The second difference is that in previous studies, the images from the US were almost entirely collected in one specific US machine and system (14–16), whereas in this study, the training and validation data were both pooled from different US machines and systems. Moreover, the US transducers used for imaging had different transmission frequencies, which is more congruent with the actual clinical settings and a significant strength of this study. The results with the external validation cohorts strengthened the predictive potential of the model, increasing our confidence in the robustness and generality of the novel nomogram. Furthermore, we built a web-based calculator with user-friendly digital interfaces to display the nomogram, which makes risk assessment easier. The user inputs the details of the lesion on the web page, and the probability of breast malignancy is calculated automatically for the patient.

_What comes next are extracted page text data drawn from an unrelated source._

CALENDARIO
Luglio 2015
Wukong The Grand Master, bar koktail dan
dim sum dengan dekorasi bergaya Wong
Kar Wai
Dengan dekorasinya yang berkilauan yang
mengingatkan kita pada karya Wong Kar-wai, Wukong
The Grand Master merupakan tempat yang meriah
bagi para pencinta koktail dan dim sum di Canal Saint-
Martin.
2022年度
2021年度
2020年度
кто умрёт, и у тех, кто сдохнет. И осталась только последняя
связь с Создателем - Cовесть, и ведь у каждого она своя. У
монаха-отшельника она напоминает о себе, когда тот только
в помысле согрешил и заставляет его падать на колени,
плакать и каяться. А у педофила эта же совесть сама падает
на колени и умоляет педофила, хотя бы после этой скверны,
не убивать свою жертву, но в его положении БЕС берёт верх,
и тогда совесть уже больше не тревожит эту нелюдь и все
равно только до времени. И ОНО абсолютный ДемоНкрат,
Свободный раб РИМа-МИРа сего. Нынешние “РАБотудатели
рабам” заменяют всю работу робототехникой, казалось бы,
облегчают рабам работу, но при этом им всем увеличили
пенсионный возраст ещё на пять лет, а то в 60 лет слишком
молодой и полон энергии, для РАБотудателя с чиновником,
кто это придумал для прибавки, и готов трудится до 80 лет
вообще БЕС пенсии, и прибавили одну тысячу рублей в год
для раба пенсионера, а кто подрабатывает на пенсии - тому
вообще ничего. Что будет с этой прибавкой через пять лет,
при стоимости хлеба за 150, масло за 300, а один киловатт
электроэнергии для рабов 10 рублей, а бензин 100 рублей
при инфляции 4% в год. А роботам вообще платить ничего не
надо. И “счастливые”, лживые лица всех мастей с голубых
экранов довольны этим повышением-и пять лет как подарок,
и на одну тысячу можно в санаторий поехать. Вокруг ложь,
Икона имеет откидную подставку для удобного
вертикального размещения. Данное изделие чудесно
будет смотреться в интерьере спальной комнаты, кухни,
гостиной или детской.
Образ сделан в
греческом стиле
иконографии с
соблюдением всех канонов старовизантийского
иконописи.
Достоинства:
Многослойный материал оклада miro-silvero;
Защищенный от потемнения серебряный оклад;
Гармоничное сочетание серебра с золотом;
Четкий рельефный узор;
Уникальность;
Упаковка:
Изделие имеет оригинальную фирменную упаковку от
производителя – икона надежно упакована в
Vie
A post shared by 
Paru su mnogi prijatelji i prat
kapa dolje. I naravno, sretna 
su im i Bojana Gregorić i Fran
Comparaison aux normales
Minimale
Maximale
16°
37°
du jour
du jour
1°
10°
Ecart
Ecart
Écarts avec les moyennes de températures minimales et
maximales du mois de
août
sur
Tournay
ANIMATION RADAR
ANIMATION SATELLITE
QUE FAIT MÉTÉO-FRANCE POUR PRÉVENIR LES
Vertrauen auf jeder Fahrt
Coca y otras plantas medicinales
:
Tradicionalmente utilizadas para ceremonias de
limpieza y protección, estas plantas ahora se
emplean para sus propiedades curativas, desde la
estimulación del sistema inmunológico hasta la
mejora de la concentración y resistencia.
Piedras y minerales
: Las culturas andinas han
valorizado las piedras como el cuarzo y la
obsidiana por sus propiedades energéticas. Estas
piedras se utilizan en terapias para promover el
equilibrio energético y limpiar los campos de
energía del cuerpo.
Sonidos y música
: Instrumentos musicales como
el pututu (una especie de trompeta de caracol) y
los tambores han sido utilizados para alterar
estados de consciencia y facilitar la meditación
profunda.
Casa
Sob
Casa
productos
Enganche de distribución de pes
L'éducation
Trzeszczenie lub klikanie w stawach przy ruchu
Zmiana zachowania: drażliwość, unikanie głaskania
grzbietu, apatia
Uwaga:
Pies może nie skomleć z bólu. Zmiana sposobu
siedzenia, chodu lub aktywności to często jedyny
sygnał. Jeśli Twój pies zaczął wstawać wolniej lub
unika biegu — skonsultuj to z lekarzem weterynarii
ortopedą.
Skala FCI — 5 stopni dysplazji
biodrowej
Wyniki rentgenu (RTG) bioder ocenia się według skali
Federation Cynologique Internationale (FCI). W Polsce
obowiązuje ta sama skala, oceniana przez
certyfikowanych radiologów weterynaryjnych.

Finally, when compared to other quantification-based nomograms (14–17), the predictor variables in our nomogram are easily accessed and interpreted. In general, lack of interpretability is one of the major barriers to successful translation of predictive models from research to clinical practice, particularly for data-driven precision medicine (20). From a clinical perspective, interpretability is critical for winning the trust of physicians, developing a robust decision-making system, and overcoming regulatory concerns (48). For example, it is difficult for radiomics practitioners to interpret first-order entropy or grey level co-occurrence matrix features and to assign biological meaning to them (49). Physicians must be able to interpret the nomogram model and identify the predictors separately for rejected and accepted outcomes, and decide on the subsequent treatment protocols (50). The morphometric features in our nomogram are relatively non-abstract and can be considered an extension of the analytical thinking of a radiologist. This assists radiologists in understanding the decision process of the nomogram and facilitates doctor–patient communication. Furthermore, the morphometric features are relatively easy to retrieve via the interactive freeware ImageJ, without the need to run scripts from the command line.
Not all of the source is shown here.